After the meal, we walked over to the gift shop in the former corporate office building where we bought tickets for the tour, which started just a few minutes later. The building was originally a Milwaukee public elementary school built in 1858 and was purchased in 1890 by the Pabst Company and converted into the company's corporate office. Now owned by a development corporation, the structure hosts the aforementioned gift shop, a pub, and two event halls, one of which is currently being restored.

Blue Ribbon Hall

Our tour started in the Blue Ribbon Hall with a multimedia presentation during which we learned that the hall had been decorated in 1944 to celebrate the 100th anniversary of the company. It's a beautiful space with a slightly rounded ceiling supported by carved wooden pillars and ribs. The walls are covered in murals executed in fresco and depicting the buildings of the factory complex and a schematic of the brewing process. There's a lovely, round room at the corner of the hall with a vaulted ceiling covered in geometric frescoes. Six huge chandeliers illuminate the room with a gentle light and warmly lit display cases set in the walls house old bottles of the company's output. We enjoyed glasses of Pabst Blue Ribbon provided from the bar nestled in one corner of the space while we listened to our presenter recount the history of the facility and looked at archival photographs and wonderfully kitschy examples of television advertisements (Patrick Swayze disco!).

Pabst Offices

At the end of the presentation, we were led through a hidden door, along an access corridor and up a flight of stairs to the unrestored hall on the west side of the building. Walking around this enormous space, I wanted to be listening to ragtime by Scott Joplin which would, for me, have perfectly complemented the melancholy state of the room. Dust lay thick on the surfaces and on the odd collection of relics lying here and there: a huge Pabst logo in inlaid wood, a group of old chairs, a sign board declaring that "all tours are cancelled", a single empty bottle of Pabst Blue Ribbon sitting on a wooden bar in the corner. Sunlight slanted through the dusty air from skylights around a recess in the distant ceiling and from tall windows topped in stained glass panels.
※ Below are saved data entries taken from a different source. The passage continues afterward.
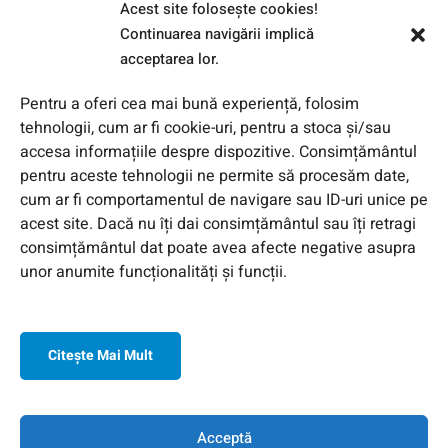
Acest site foloseşte cookies!
Fotovoltaice in scoli
Continuarea navigării implică
acceptarea lor.
Pentru a oferi cea mai bună experiență, folosim
tehnologii, cum ar fi cookie-uri, pentru a stoca și/sau
accesa informațiile despre dispozitive. Consimțământul
pentru aceste tehnologii ne permite să procesăm date,
cum ar fi comportamentul de navigare sau ID-uri unice pe
acest site. Dacă nu îți dai consimțământul sau îți retragi
consimțământul dat poate avea afecte negative asupra
unor anumite funcționalități și funcții.
Citeşte Mai Mult
© 2026 Toate Drepturile Rezervate de Genway Romania
Acceptă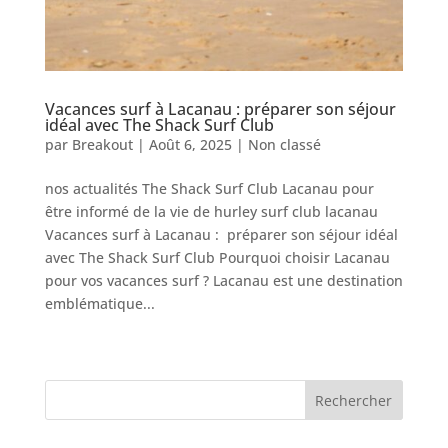
Vacances surf à Lacanau : préparer son séjour
idéal avec The Shack Surf Club
par
Breakout
|
Août 6, 2025
|
Non classé
nos actualités The Shack Surf Club Lacanau pour
être informé de la vie de hurley surf club lacanau
Vacances surf à Lacanau : préparer son séjour idéal
avec The Shack Surf Club Pourquoi choisir Lacanau
pour vos vacances surf ? Lacanau est une destination
emblématique...
« Entrées précédentes
Rechercher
At one corner of the space, at the front of the building, is the former office of Captain Frederick Pabst. The room occupies the turret which dominates the facade of the building and contains some beautiful woodwork, carved faces, an egg-and-dart molding and an intriguing desk with removable compartments for the Captain's cigars.

We were given a few more minutes to explore that section of the building, during which we examined and photographed some of the beautiful stained glass windows and thrilled to a mysterious, dust-choked staircase which led down to a lower level and which would have made H.P. Lovecraft shriek with delight.

Down the Pub

Back through the stairwell and corridor to the little pub between the two courtyards. Here we enjoyed another glass of PBR while listening to our guide describe the decorations which include wonderful little stained glass vignettes at the center of each window and murals displaying German sayings on drink, life and love.

Our tour ended in the adjacent "King's" courtyard where we had our photo taken in front of the statue of Gambrinus, the folkloric "King of Beer". Our guide's version of the story involved a beer barrel-carrying competition which Gambrinus won by first lightening his barrel in the way you'd expect.

The exit, as is customary, was through the gift shop which was packed with old advertising units and bar fixtures which prompted many of our party to reminisce about seeing one or other item "at that crazy bar on the lake we used to go to", etc. I lingered after Paul and the rest of our party scattered to take a few more pictures of the brewery complex in the waning light. How wonderful it is that these grand buildings are finding new life as gathering places for Milwaukee's citizens. Since that afternoon, Paul and I have returned more than once to the Best Place, once to drink PBR and play 'Cards Against Humanity' with friends, and once just last weekend to hear a concert by the Milwaukee Mandolin Orchestra, a group that has been performing in the city since 1900. What a privilege to hear the popular music of a bygone age performed in a space that reverberated with the same tunes when they were new.